Rated: E · Short Story · Fantasy · #2258874
Grundlebletch solves a town's problem.
When Grundlebletch the troll and the Gecko arrived in Halfway, they found the town in turmoil. It was the day of election of a Mayor and, as they discovered after extensive enquiries, there were no candidates for the job. There were lots of election posters on the walls and fences but they all had a blank where the prospective mayor’s face should be. Apparently, no one wanted the job and fights had begun to break out when a likely incumbent.had declined too vehemently.
“Why doesn’t anyone want to be mayor?” asked the Gecko of a passing constable. “Is there something awful about the post that is putting everyone off?”
“Ah,” said the policeman, “it’s one of our town customs that has resulted in the impasse. I have heard that elsewhere a mayor is treated with respect and it is even illegal to insult him. But we have a tradition that the mayor must be insulted at every opportunity. It was thought that, in this way, he would not get ideas above his station, but now it has backfired and nobody will submit to such treatment.
“The last mayor had to be allowed to step down after he burst into tears because someone called him a buffoon. It wasn’t the insult that broke him as much as it being the straw that broke the veldskoen’s back.”
“I thought there was no such thing as a veldskoen,” said the Gecko.
The policeman shrugged. “It’s just a figure of speech.”
At that point, the troll interrupted. “Wot abaht me?” he said. “I sorta fancies bein’ mayor.”
“Are you serious?” asked the constable. “It’s a good job, apart from the insults, but everyone gets worn down in the end. You need to think long and hard about it first.”
The troll grinned. “When did I ever think first, eh, Gecko?” His friend laughed.
“Well, if you’re certain about this, I could show you the way to the Town Hall,” offered the policeman. “They’ll show you how to get your name on the ballots.”
And so the deed was done and Grundle’s face began to appear on all the posters. In very short order, the election was completed, the troll returned unopposed and he was led by the city officials to the front steps of the Town Hall, there to be installed as Mayor of Halfway. The Gecko watched the ceremony from a seat of honour as the personal friend of the successful candidate.
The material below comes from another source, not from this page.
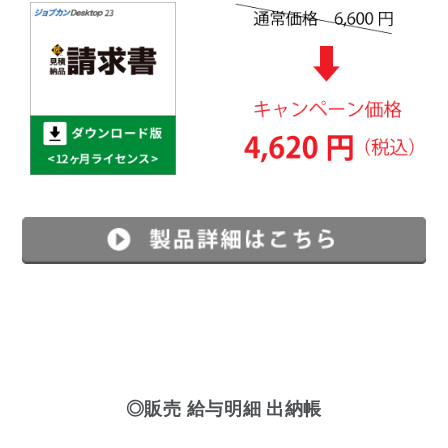
◎販売 給与明細 出納帳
After a few speeches by various administrators and secretaries, the Acting Mayor approached with the mayoral chain of office. With due solemnity, he placed this around Grundle’s neck and pronounced, “All hail the new Mayor of the fair city of Halfway.” The troll bowed as the crowd shouted their approval.
When the noise abated, Grundle took a step forward and began his acceptance speech. “Thank yer orl for this ‘onour,” he boomed. “I shall do me best to live up to the trust yer ‘ave placed in me. Now, wot’s orl this I ‘ear abaht it bein’ a custom ter insult the Mayor?”
There was silence for a while as the crowd realised the enormous size of their new Mayor. Then a voice came from deep amongst the citizens. “It’s not a custom. It’s a rule.”
“A rule, is it?” said the troll. “Show me where this ‘ere rule is writ.”
A bespectacled little clerk disappeared into the Town Hall and emerged again after a brief wait. He was staggering under the weight of a great, black book he carried. This was placed on the dais. The clerk opened it and turned to page two. He pointed at a sentence written in a flowing script. Grundle could see that it was the last rule written in the book.
“Well,” announced the troll, “If it is a rule, it must be obeyed. Oo’s goin’ to be the first to insult me?” He glowered at the officials, then turned to glare at the crowd. Silence reigned.
For fully a minute, Grundle waited. Then he drew himself up to his full height and said, “If no one will obey this rule, it must be a very bad rule. I thinks we should change it. Are we orl agreed?”
There followed a chorus of hundreds of voices, all yelling their approval. The officials nodded their heads.
“Good,” continued the troll. “Now wot is the number of the rule?”
The clerk stood on tiptoe to read the book. “It’s number 41.”
“Then we will ‘ave a rule number 42. It must say that rule 41 is not a rule anymore, it ‘avin’ been kicked aht by orl the peepul together.” He paused for a moment before continuing, “Also, it will order that any hoffence against this rule will be punished by banishment to yer neighbourin’ tahn o’ Bytheway.”
He spread his arms wide as he faced the crowd. “Arfway is nah the town withaht insults,” he declared.
Word Count: 822
For Wonderland Challenge, 03.06.20
Prompt: Create a rule 42 of your own that all citizens must abide by.